● PROBLEM STATEMENT
Go through the lines below and copy any that hold the string "travail".

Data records

*** Block opens ***

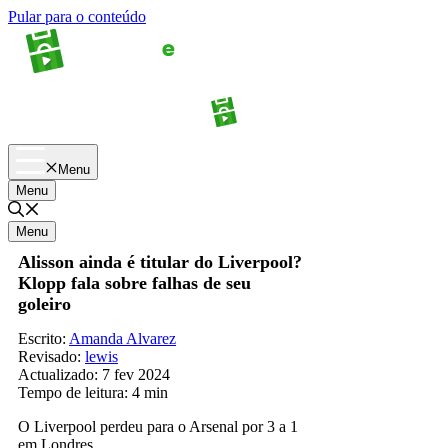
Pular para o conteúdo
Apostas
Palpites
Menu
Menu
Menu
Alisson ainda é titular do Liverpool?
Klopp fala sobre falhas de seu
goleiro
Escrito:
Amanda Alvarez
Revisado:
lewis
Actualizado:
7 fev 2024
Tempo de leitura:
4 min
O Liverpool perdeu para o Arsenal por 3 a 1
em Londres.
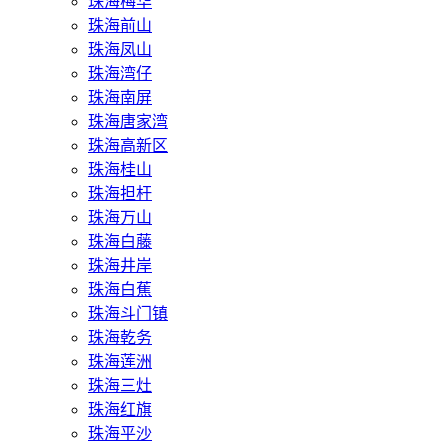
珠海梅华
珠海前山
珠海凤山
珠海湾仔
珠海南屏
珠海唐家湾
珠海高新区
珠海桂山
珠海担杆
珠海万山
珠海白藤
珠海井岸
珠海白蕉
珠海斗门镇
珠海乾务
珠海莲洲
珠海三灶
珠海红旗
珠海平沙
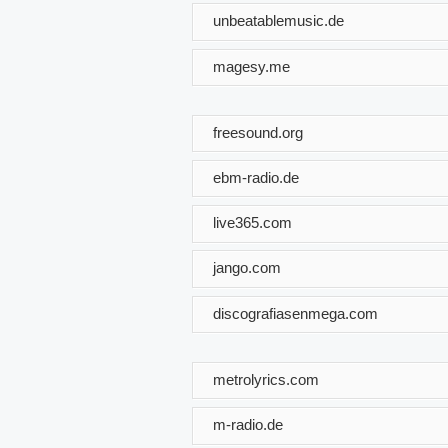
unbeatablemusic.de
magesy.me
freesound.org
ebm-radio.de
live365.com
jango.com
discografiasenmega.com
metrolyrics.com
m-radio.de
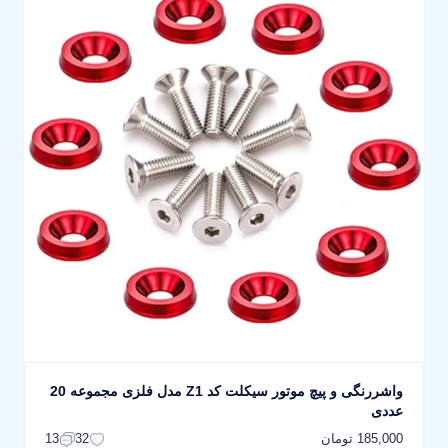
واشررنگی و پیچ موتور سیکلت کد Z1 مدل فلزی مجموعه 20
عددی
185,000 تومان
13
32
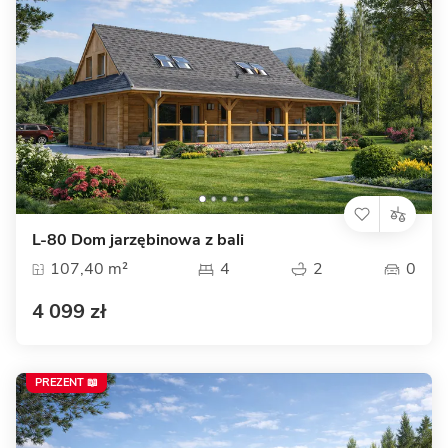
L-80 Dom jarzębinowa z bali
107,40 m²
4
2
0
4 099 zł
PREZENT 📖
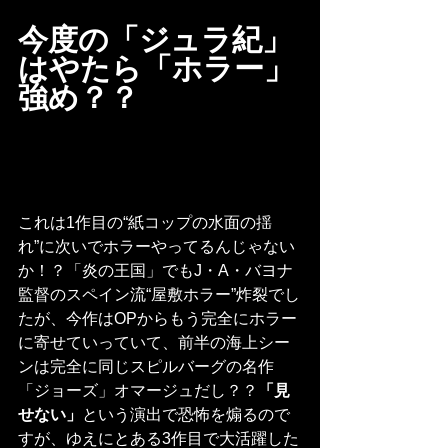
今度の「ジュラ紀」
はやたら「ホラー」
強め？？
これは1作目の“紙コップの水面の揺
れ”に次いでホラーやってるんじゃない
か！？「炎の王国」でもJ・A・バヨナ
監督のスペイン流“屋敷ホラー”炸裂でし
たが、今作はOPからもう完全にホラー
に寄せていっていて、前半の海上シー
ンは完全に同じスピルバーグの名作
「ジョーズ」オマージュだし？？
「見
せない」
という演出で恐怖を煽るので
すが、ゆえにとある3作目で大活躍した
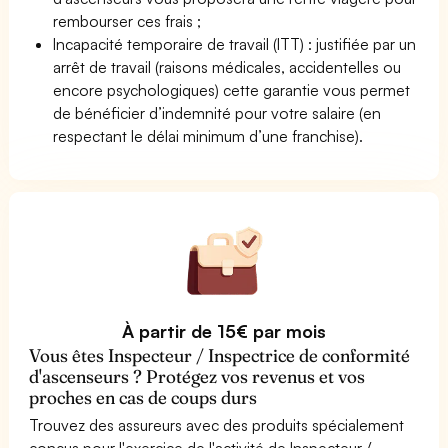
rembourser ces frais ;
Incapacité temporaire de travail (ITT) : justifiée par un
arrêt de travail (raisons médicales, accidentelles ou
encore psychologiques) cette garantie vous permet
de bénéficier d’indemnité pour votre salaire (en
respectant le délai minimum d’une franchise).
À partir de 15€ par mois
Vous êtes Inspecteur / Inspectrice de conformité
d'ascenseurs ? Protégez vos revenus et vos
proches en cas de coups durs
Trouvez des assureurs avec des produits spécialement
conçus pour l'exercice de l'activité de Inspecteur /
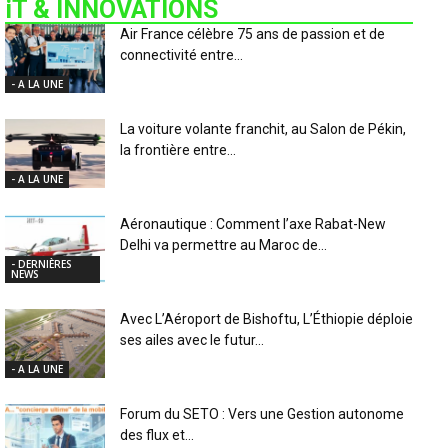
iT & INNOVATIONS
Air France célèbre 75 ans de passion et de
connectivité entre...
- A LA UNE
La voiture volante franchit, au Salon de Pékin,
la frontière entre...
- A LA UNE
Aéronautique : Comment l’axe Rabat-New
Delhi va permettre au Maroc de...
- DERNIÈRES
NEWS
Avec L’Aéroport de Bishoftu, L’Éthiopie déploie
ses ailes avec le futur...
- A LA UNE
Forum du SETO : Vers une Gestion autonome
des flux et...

*** Block closes ***
*** Block opens ***

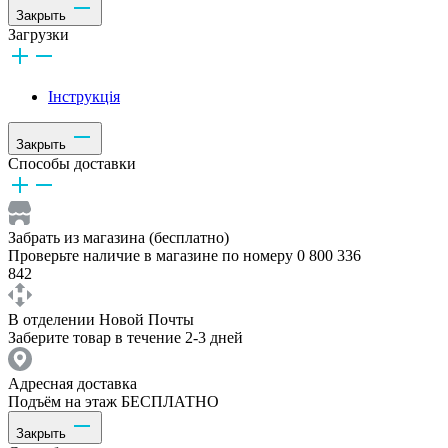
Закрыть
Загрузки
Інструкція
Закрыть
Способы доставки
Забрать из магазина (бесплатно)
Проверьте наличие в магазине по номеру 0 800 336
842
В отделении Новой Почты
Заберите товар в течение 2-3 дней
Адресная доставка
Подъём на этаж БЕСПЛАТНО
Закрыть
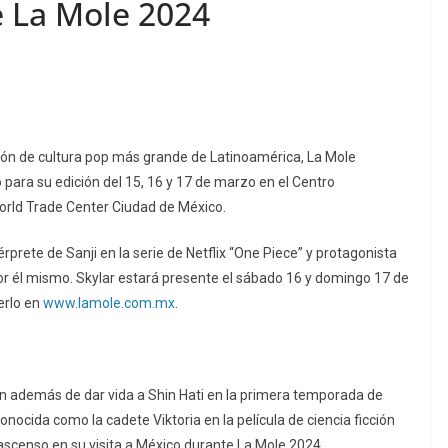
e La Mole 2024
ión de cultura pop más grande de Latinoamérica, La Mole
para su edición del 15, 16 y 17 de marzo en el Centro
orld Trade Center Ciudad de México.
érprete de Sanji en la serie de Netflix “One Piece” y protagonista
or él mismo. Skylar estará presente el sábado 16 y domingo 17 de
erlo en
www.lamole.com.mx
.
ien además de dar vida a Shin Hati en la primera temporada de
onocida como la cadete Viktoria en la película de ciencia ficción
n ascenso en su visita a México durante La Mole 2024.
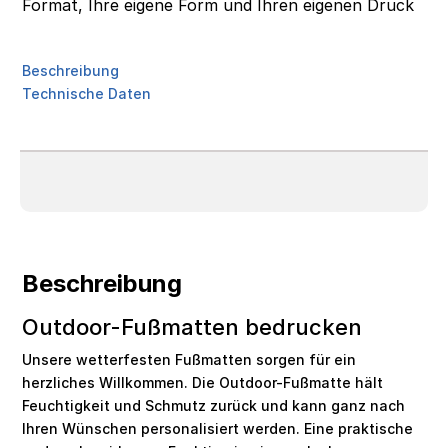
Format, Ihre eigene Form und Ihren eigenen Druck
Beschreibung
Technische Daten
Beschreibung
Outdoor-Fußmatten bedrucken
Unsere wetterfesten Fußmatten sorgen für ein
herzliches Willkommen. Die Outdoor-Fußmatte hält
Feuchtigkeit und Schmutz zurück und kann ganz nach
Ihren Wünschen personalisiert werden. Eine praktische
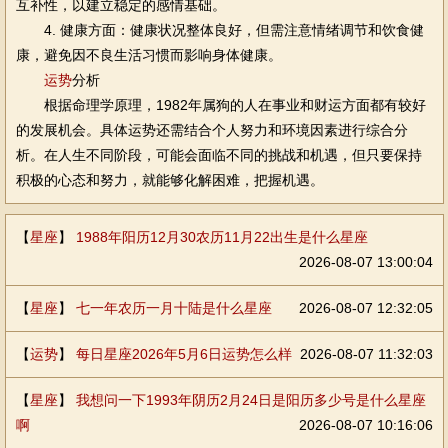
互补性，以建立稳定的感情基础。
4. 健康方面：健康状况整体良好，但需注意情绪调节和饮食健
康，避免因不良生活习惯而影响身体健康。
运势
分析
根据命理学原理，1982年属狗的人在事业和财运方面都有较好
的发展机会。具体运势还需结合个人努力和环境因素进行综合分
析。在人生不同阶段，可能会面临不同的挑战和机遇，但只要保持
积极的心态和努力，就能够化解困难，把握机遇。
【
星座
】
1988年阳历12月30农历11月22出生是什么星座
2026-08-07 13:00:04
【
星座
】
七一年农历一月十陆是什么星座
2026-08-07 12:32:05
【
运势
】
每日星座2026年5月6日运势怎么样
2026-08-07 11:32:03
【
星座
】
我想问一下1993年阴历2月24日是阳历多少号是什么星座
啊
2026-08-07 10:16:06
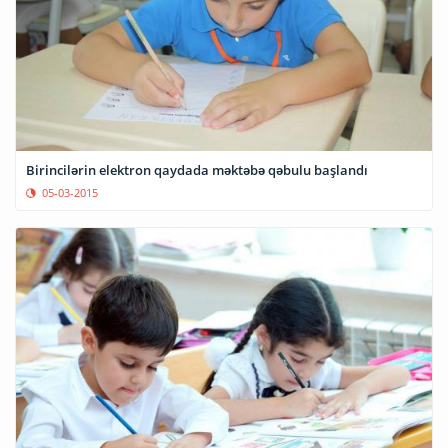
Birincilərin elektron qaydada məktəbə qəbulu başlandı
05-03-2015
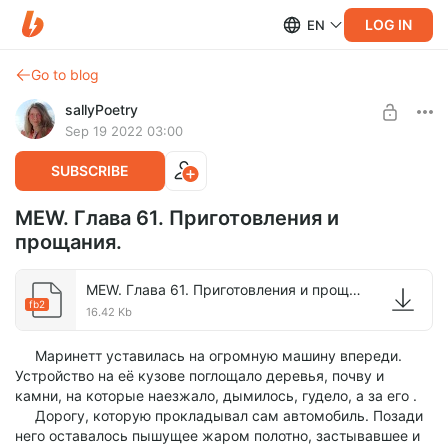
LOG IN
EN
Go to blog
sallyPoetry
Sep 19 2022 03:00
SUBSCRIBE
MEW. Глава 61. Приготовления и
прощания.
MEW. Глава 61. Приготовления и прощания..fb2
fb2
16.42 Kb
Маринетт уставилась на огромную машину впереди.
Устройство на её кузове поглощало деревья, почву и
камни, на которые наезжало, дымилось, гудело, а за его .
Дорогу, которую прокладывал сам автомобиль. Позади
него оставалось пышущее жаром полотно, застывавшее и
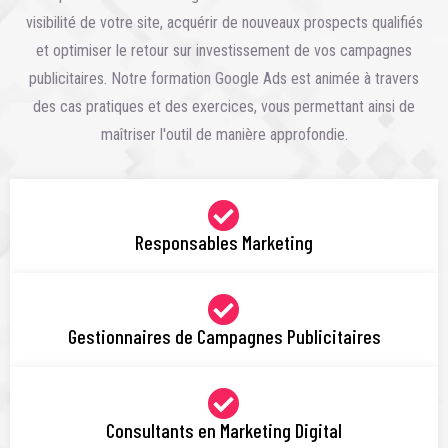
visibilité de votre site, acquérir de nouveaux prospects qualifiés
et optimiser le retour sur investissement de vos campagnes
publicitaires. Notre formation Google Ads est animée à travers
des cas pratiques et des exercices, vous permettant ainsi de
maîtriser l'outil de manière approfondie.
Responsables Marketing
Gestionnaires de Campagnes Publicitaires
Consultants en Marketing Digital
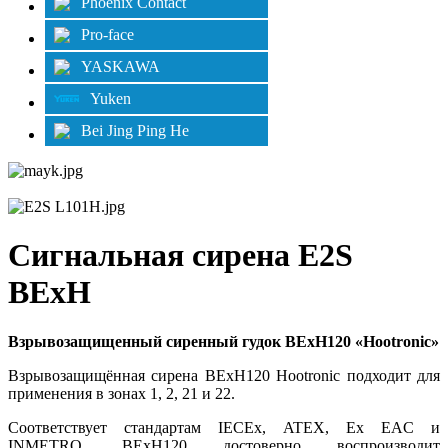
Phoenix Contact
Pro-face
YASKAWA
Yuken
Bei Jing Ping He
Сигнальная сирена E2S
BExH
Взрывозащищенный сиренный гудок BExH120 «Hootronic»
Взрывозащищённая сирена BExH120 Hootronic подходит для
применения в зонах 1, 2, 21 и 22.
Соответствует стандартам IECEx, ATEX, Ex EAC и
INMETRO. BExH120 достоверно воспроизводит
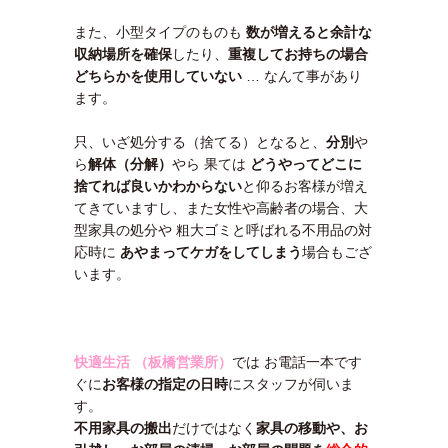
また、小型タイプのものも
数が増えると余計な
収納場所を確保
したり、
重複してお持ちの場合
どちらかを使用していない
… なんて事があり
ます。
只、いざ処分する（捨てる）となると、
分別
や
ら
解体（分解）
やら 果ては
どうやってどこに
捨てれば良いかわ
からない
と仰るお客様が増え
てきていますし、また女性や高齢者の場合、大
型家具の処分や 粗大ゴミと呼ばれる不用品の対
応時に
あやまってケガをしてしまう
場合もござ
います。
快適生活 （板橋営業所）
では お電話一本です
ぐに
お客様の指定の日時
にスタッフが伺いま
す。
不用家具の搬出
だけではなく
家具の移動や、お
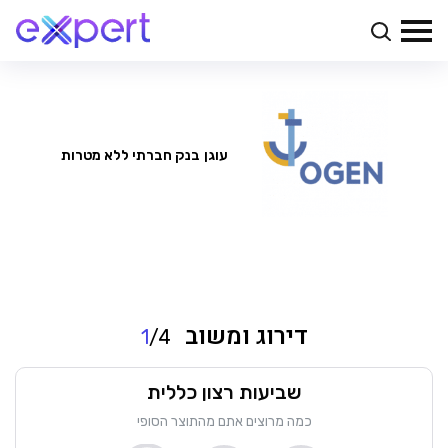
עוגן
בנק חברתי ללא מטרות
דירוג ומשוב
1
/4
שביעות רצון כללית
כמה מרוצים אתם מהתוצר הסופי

*** Block closes ***

● RESPONSE TO THE TASK
Incapacité temporaire de travail (ITT) : justifiée par un
arrêt de travail (raisons médicales, accidentelles ou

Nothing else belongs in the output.